Publié par Stumpyjoe

Dormir, dit-elle

 

Longtemps, je me suis couché sans bonheur, sachant que le sommeil, quels que fussent mes efforts, les médications ou les circonstances, ne viendrait pas. Je passais des nuits entières à me retourner dans mes draps, essayant de ne pas ruminer des pensées qui finissaient pourtant invariablement par me rattraper et ronger nuit après nuit ma santé mentale.

Tel un Elizabeth Gilbert à cernes, je résolus donc d’attraper le bélier de l’insomnie, un peu poussiéreux d'avoir été trop compté, par ses cornes de coton et d’appliquer à mon problème la même solution que la sienne ; en conséquence de quoi je me retrouvai un jour d’été dans une voiture sur la route entre l’aéroport de Denpasar et Ubud, sur l’île de Bali.

Mon chauffeur, répondant – comme une bonne partie des Balinais – au prénom de Putu, était un homme à la jovialité non feinte, qui avait l’impression – comme une bonne partie des balinais – de bien parler anglais. En réalité, son sabir nécessitait une haute dose de concentration pour être décodé, ce qui avait pour effet de me tenir éveillé ; c’était, vue la conduite des autochtones, une sorte de malédiction.
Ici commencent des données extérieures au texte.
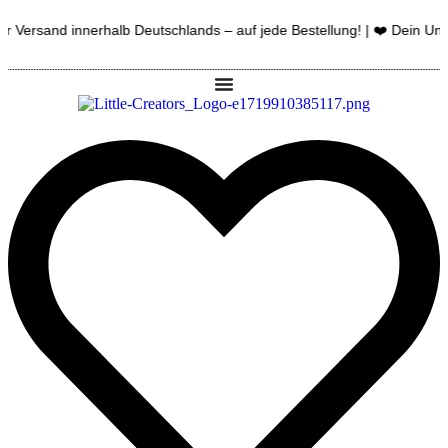
Zum
Versand innerhalb Deutschlands – auf jede Bestellung! | ❤️ Dein Unikat
Inhalt
springen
Au fil de notre conversation, entre deux scooters fous et trois pick-ups décérébrés, j’en vins à évoquer mon souci ; aussitôt, son visage s’éclaira d’un sourire plus radieux encore que celui qu’il arborait habituellement :

“Je sais comment guérir !

Pensant qu’il essayait simplement d’être aimable, je répondis mollement :

  • Ah ?
  • Je connais sommeil sorcier !
  • Ah ?
  • Oui ! Grand sorcier !
  • Vraiment ?
  • Vraiment ! Tu veux voir lui ?

Après tout, je n’avais rien à perdre. J’essayai de mettre un peu d’enthousiasme dans ma voix :

  • OK, je veux bien ; où ça ?
  • Demain, midi, grand banyan de Monkey Forest.”

 

Comme son nom l’indique, la Monkey Forest de Ubud est remplie de singes. Des macaques crabiers, pour être précis. Sous leur faciès étonnamment humain, ces singes cachent un tempérament qui ne l’est pas moins : s’ils aperçoivent par malheur le moindre appendice dépassant de votre corps, ils se mettent en tête de vous le voler. Et, puisqu’ils sont largement plus nombreux que vous et assez grands pour être votre fils de huit ans, vous n’avez aucune chance de vous en tirer.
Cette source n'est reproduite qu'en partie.